Wholesalers were certainly mopping up big numbers of lambs in a pre-Christmas buying spree – all of which could help kick-start January’s hogget trade.
The 7% increase in the lamb price in Australia and New Zealand – as a result of shorter supplies – will hopefully have the desired effect and deter imports to the UK. Lamb exports from the UK are expected to remain good but producer prices – both during the immediate hogget selling season and beyond – will have much to do with consumer trends.
And it’s important not to underestimate the effect of higher priced beef in 2015, which could encourage consumers to switch to lamb.
As 2014 was drawing to a close, those gearing up to supply the prime hogget trade were spending confidently on store lambs with prices having crept up by around £10 a head during November.
And while these sheep would be coming back on to the market as prime hoggets, there was an expectation that the higher hogget values usually reserved for late season selling may come sooner in 2015.
Exeter-based auctioneer Russell Steer of Kivells and Husseys was upbeat about the prospects for sheep producers in 2015.
“We were selling the first of the season’s ewes with lambs at foot in late November and the trade was very good with prices up to £220 for couples. This is a trade that’s usually a good barometer for the coming year.
“Our pre-Christmas store lamb trade was also very strong. A lot of prime lambs were sold at lighter weights during the main lamb selling season of 2014, and even those producers who usually have later lambs to sell have found the ample autumn grazing pushed their lambs on a lot faster – and they sold them.
“We were selling around 1,600-1,700 store lambs every week in late autumn with buyers keen and confident,” said Mr Steer.
But he did have one concern about the year ahead: “A lot of Suffolk and Texel-cross Mule ewe lambs have been retained as potential breeding sheep – but a lot were not of the best quality.
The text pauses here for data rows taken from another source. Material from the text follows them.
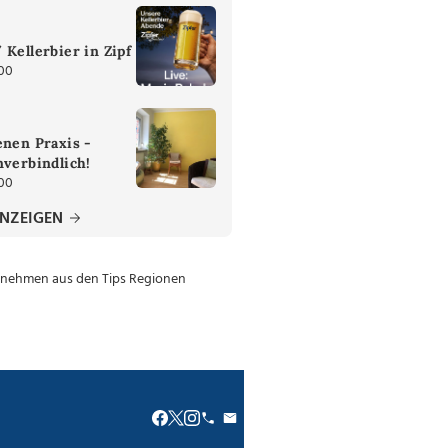
 Kellerbier in Zipf
:00
enen Praxis -
nverbindlich!
:00
ANZEIGEN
We may see some of these cashed-in to kill in the spring if the hogget price is good enough to leave a margin.
“But if they end up being tupped it could reduce the demand for good shearlings next summer and autumn that have been bred for the job.”
Dairy cattle prices had probably bottomed out by the end of 2014, according to Greenslade Taylor Hunt auctioneer Derek Biss.
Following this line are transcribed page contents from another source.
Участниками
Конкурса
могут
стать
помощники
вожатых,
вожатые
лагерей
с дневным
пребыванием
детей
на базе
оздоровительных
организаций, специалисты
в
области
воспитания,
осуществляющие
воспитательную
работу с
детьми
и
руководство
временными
“The £2,000 heifers had dropped to around £1,750-1,800 while the £1,600-1,800 are back to £1,400. I don’t think prices will fall any further during 2015, but we’re seeing a change in the way dairy farmers are buying.
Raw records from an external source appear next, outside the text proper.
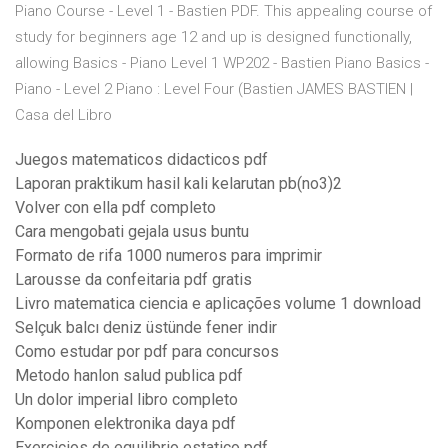
Piano Course - Level 1 - Bastien PDF. This appealing course of
study for beginners age 12 and up is designed functionally,
allowing Basics - Piano Level 1 WP202 - Bastien Piano Basics -
Piano - Level 2 Piano : Level Four (Bastien JAMES BASTIEN |
Casa del Libro
Juegos matematicos didacticos pdf
Laporan praktikum hasil kali kelarutan pb(no3)2
Volver con ella pdf completo
Cara mengobati gejala usus buntu
Formato de rifa 1000 numeros para imprimir
Larousse da confeitaria pdf gratis
Livro matematica ciencia e aplicações volume 1 download
Selçuk balcı deniz üstünde fener indir
Como estudar por pdf para concursos
Metodo hanlon salud publica pdf
Un dolor imperial libro completo
Komponen elektronika daya pdf
Exercicios de equilibrio estatico pdf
“There’s plenty of people looking for a couple of cattle at sales as replacements, but they are not looking for 10. I think we’re seeing consolidation rather than expansion,” reckoned Mr Biss.
But he was confident the buyers for the very best cattle were still there and prepared to hit the £2,000 level.
“We’re not seeing any rush to disperse herds in 2015, so I think prices will settle at the levels they were at by the end of 2014 and hold at that because of supply and demand, which should retain an even balance.
“Prices should hold, certainly during the first few months of the year, because of the seasonally lower numbers of dairy cattle available. But I don’t think we’ll see any dramatic downturns or upturns in dairy cattle values in 2015,” added Mr Biss.
There are around 11,000 pig farms in the UK but while the number continues to fall there has been a 5% increase in the number of larger units running over 1,000 pigs.
So will bigger businesses be able to withstand the markets pressures expected during 2015?
There was a larger than forecast fall in the UK pig breeding herd, but an increase in productivity led analysts to predict an increase in pigmeat output in the year ahead. Low EU prices are expected to trigger an increase in imports, according to Eblex.
With the EU average pigmeat price at its lowest level in October since 2011, forecasters acknowledge a lot has to change on the global pigmeat market in order to improve UK producer’s returns in 2015.
Slaughterings across the EU look like staying on a par with 2014, but forecasters say the real driver for improved prices will be an upswing in consumer demand for pork.